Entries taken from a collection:
★ ★ ★ ★ ★ ★ ★
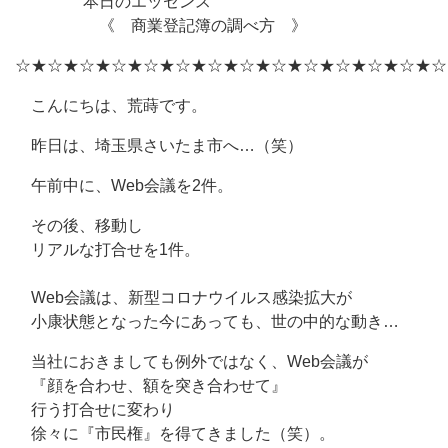
本日のエッセンス
《 商業登記簿の調べ方 》
☆★☆★☆★☆★☆★☆★☆★☆★☆★☆★☆★☆★☆★☆
こんにちは、荒蒔です。
昨日は、埼玉県さいたま市へ…（笑）
午前中に、Web会議を2件。
その後、移動し
リアルな打合せを1件。
Web会議は、新型コロナウイルス感染拡大が
小康状態となった今にあっても、世の中的な動き…
当社におきましても例外ではなく、Web会議が
『顔を合わせ、額を突き合わせて』
行う打合せに変わり
徐々に『市民権』を得てきました（笑）。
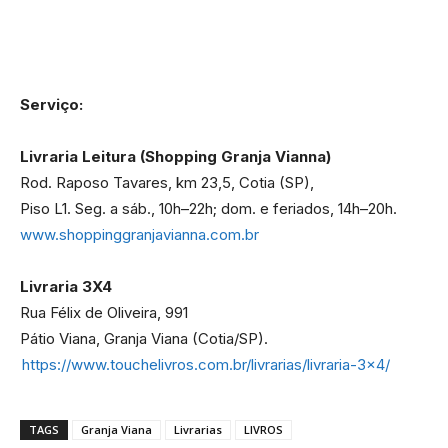
Serviço:
Livraria Leitura (Shopping Granja Vianna)
Rod. Raposo Tavares, km 23,5, Cotia (SP),
Piso L1. Seg. a sáb., 10h–22h; dom. e feriados, 14h–20h.
www.shoppinggranjavianna.com.br
Livraria 3X4
Rua Félix de Oliveira, 991
Pátio Viana, Granja Viana (Cotia/SP).
https://www.touchelivros.com.br/livrarias/livraria-3×4/
TAGS
Granja Viana
Livrarias
LIVROS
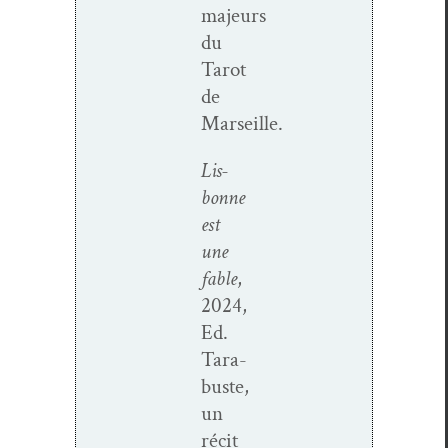
majeurs
du
Tarot
de
Marseille.
Lis­
bonne
est
une
fable
,
2024,
Ed.
Tara­
buste,
un
réc­it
★ ★ ★ ★ ★ ★ ★
## Problem description:
Check each line above for the word "Cotia" and copy every line that has it.

## Written answer:
Rod. Raposo Tavares, km 23,5, Cotia (SP),
Pátio Viana, Granja Viana (Cotia/SP).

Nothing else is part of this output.